◆ What you need to do ◆
Set the data below down again, exactly, with every picture left out.

====

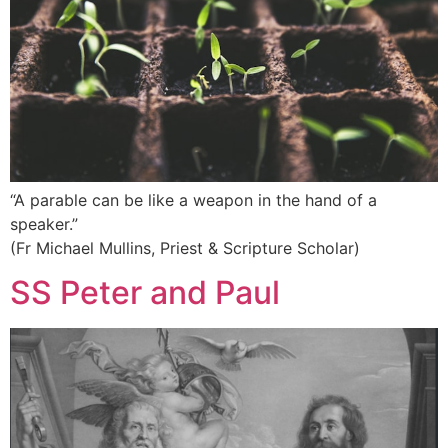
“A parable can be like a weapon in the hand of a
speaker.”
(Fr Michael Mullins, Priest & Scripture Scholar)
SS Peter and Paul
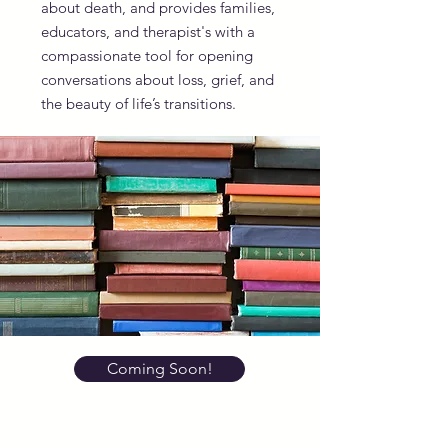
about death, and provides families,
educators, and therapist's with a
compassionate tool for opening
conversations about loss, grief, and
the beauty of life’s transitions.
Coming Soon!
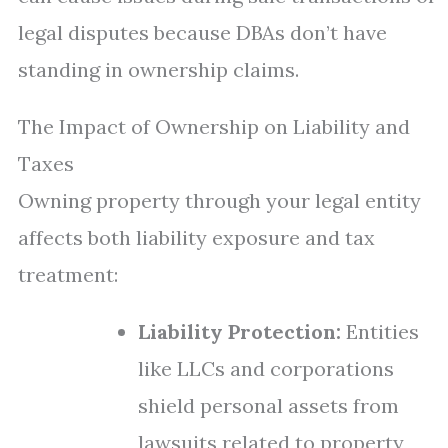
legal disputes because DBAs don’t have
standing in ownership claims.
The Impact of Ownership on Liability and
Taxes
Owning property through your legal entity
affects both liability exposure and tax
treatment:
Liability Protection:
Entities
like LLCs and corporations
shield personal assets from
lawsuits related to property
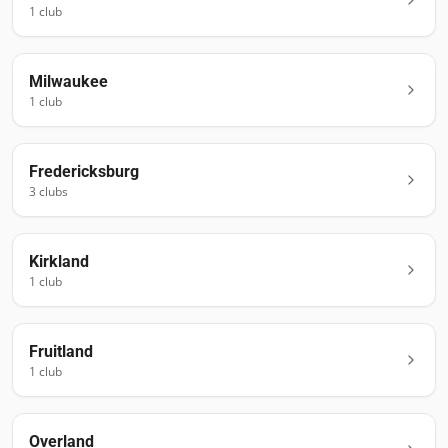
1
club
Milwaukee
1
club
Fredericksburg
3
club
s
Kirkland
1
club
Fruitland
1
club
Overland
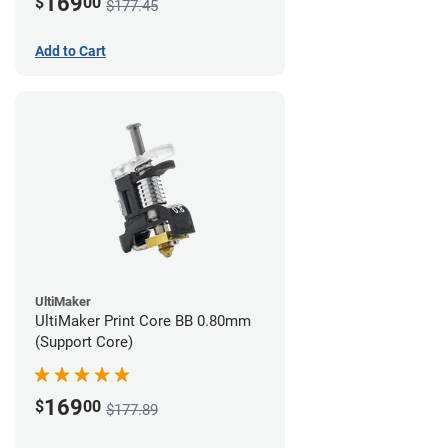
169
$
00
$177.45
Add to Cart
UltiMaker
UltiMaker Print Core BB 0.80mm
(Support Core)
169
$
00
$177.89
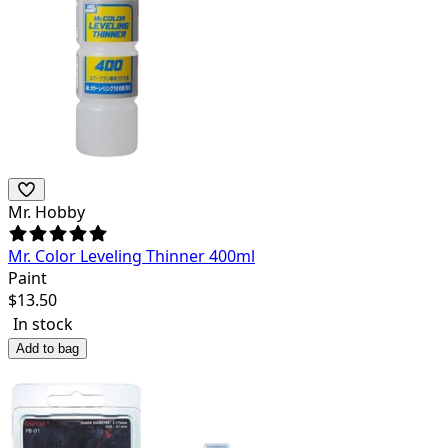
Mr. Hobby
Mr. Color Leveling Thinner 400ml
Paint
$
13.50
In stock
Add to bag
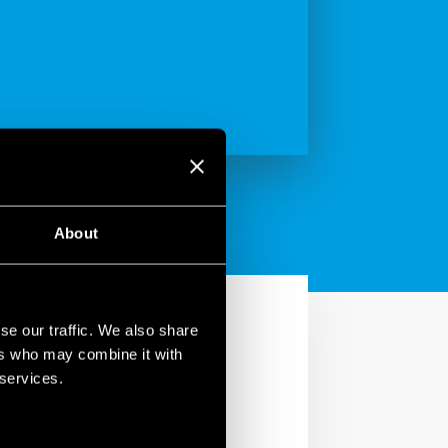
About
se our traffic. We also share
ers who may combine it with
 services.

====

◆ Task answer ◆
“A parable can be like a weapon in the hand of a
speaker.”
(Fr Michael Mullins, Priest & Scripture Scholar)
SS Peter and Paul
about death, and provides families,
educators, and therapist's with a
compassionate tool for opening
conversations about loss, grief, and
the beauty of life’s transitions.
Coming Soon!
legal disputes because DBAs don’t have
standing in ownership claims.
The Impact of Ownership on Liability and
Taxes
Owning property through your legal entity
affects both liability exposure and tax
treatment:
Liability Protection:
Entities
like LLCs and corporations
shield personal assets from
lawsuits related to property
1
club
Milwaukee
1
club
Fredericksburg
3
club
s
Kirkland
1
club
Fruitland
1
club
Overland
169
$
00
$177.45
Add to Cart
UltiMaker
UltiMaker Print Core BB 0.80mm
(Support Core)
169
$
00
$177.89
Mr. Hobby
Mr. Color Leveling Thinner 400ml
Paint
$
13.50
In stock
Add to bag
About
se our traffic. We also share
ers who may combine it with
 services.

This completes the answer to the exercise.